Но в тот раз он был одет по-другому. Он был весь в черном, в лыжной маске, сдвинутой назад так, чтобы было видно лицо. Клянусь, в тот момент я готов был расцеловать его.
- Давай, давай!
Хаос. Ад. Вспышка, сопровождающая включение аварийных огней, освещающих все вокруг при помощи стробов: заключенных, хватающих друг друга в попытке выбраться через дверь, и охранников, размахивающих дубинками или стреляющих наугад прямо в толпу, в надежде остановить ее. Тела, лежащие в коридорах, и кровь, размазанная по линолеуму, кровь, запятнавшая стены.
За все время моего пребывания в Крипте я узнал, что в подвале рядом с прачечной есть служебный вход. К тому времени, как я добрался до первого этажа, копы уже заполнили помещение, все в защитных снаряжениях и масках, делающих их похожими на жуков.
Вопль стоял жуткий. Не было даже малейшей возможности услышать то, что кричали полицейские. Я увидел, как в пяти футах от меня женщина, одетая в больничный халат и хлопчатобумажные тапочки, с помощью ручки нанесла удар в шею одному из копов. Молодец, - подумал я.
Как я уже сказал: я не очень горжусь этим.
Я услышал отрывистый хлопок, шипение, и как что-то рикошетом отскочило от пола в коридоре. Почувствовал сильное жжение в глазах и горле и понял: полицейские пустили слезоточивый газ, и если я не выберусь сейчас, то уже никогда не смогу выбраться. Я добрался до бельепровода, дыша через грязную ткань своего рукава. Я отталкивал людей со своего пути, если они мешали мне. Не обращая на них внимания.
Вы должны меня понять. Я думал не столько о себе, сколько о ней.
Это был большой риск, но у меня не было выбора. Я забрался в спускной желоб для грязного белья, узкий, как гроб, и спустился по нему. Четыре долгих секунды в кромешной тьме и, наконец, – свободное падение. Я слышал, как эхо моего собственного дыхания раздавалось в металлическом желобе.

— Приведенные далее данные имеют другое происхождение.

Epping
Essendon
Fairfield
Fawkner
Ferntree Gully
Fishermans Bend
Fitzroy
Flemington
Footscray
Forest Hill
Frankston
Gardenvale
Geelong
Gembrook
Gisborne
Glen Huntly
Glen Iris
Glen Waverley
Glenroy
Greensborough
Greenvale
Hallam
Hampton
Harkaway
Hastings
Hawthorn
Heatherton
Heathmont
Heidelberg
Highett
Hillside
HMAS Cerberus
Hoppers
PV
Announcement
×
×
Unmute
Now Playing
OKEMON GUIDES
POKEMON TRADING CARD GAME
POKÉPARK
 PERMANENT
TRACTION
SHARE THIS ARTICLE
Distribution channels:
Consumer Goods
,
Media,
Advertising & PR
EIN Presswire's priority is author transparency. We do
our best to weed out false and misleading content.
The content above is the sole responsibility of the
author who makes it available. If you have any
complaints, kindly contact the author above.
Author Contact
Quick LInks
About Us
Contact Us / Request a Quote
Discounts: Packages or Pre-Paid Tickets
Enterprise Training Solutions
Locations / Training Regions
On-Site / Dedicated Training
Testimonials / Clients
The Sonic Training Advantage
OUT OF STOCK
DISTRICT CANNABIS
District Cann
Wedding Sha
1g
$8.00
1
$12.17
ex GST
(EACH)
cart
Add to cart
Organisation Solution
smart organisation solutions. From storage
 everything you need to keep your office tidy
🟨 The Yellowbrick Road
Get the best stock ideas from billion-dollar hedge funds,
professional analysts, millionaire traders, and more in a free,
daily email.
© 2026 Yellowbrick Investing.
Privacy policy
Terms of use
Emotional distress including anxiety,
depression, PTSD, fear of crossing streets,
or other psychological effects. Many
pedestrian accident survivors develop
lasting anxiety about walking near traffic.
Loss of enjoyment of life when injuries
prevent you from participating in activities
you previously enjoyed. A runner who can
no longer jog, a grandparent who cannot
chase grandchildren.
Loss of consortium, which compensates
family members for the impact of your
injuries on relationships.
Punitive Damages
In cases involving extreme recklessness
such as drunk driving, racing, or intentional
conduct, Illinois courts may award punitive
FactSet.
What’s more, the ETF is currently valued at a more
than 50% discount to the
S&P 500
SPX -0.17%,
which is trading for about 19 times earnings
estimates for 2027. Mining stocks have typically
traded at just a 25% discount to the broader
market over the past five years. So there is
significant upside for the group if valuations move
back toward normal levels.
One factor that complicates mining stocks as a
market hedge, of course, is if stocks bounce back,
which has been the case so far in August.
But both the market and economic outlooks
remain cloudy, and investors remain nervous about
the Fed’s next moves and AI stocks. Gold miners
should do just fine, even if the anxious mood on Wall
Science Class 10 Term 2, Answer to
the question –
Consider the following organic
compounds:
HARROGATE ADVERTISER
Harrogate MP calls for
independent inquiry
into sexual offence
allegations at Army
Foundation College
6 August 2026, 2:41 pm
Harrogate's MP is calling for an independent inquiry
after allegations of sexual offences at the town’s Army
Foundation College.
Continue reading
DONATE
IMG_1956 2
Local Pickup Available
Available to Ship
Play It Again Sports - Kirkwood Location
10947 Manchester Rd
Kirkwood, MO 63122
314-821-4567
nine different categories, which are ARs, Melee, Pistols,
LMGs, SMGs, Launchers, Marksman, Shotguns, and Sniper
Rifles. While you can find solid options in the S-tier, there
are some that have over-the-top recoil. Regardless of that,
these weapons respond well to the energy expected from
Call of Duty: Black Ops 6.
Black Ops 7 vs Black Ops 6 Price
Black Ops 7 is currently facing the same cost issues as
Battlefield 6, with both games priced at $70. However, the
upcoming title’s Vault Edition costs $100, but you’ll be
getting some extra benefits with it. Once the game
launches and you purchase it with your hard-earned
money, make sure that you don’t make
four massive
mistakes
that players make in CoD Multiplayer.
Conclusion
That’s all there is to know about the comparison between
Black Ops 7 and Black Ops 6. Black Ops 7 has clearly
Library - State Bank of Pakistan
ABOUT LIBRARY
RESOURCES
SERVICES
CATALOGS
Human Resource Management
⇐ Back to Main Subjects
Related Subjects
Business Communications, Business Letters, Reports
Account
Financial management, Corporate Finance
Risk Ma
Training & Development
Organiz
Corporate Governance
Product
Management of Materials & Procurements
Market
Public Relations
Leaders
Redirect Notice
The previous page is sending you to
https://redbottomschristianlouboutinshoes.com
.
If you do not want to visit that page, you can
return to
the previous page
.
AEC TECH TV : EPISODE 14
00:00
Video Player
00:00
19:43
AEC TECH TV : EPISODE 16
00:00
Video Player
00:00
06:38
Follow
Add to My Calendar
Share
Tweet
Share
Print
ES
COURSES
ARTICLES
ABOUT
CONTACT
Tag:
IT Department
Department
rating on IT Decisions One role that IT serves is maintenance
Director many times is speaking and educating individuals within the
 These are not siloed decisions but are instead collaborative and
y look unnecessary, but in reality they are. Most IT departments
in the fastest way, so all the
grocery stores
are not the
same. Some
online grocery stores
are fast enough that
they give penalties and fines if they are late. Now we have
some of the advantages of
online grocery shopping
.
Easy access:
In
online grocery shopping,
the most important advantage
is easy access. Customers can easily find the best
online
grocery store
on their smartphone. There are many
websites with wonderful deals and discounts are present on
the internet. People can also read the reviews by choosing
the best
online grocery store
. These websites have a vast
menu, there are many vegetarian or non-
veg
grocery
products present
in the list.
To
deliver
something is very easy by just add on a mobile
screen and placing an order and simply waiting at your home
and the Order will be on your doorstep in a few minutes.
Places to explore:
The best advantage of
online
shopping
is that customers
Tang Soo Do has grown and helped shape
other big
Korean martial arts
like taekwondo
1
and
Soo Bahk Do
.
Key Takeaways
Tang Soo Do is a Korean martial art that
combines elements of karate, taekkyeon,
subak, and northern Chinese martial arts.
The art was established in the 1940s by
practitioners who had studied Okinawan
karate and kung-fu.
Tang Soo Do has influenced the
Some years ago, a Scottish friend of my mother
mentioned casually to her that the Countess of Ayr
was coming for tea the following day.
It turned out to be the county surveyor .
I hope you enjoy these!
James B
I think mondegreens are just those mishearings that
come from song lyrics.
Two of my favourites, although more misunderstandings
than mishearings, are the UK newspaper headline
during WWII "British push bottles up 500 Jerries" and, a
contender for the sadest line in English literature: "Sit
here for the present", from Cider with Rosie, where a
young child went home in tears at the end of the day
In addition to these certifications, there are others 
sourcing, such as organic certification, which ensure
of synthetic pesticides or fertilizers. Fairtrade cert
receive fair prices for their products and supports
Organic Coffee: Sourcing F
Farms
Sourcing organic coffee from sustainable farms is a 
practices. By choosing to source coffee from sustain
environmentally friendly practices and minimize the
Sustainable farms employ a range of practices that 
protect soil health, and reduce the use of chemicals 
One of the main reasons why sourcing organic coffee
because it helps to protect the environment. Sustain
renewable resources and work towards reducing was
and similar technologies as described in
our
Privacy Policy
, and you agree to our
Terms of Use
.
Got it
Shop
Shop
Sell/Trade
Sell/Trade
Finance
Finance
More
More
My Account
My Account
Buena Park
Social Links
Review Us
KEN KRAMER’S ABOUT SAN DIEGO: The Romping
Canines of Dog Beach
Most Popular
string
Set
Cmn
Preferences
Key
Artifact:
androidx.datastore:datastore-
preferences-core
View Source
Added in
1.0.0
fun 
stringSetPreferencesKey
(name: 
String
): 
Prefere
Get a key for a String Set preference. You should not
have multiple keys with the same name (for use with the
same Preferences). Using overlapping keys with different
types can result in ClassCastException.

Наконец, я очутился внизу, приземлившись прямо на гору из простыней и наволочек, от которых несло потом и кровью и чем-то еще, даже страшно подумать, чем. Но я был в безопасности, и ничего себе не сломал. В помещении было темно и пусто, старые стиральные машины стояли без движения. Как и во всех прачечных, воздух там был сырой и влажный, словно гигантский язык.
Где-то наверху все еще слышались крики и звуки выстрелов, они усиливались и искажались, проходя сквозь металлический спуск бельепровода. Это было похоже на конец света.
Но это был не конец.
Выбежать из прачечной, завернуть за угол – и все. Служебный вход должен был находиться под сигнализацией, но я знал, что сотрудники отрубили ее, чтобы иметь возможность выбегать на перекур.
Итак: оставалось ринуться на свободу, прямо в бурный темный поток реки Презампскот. Прямо на волю.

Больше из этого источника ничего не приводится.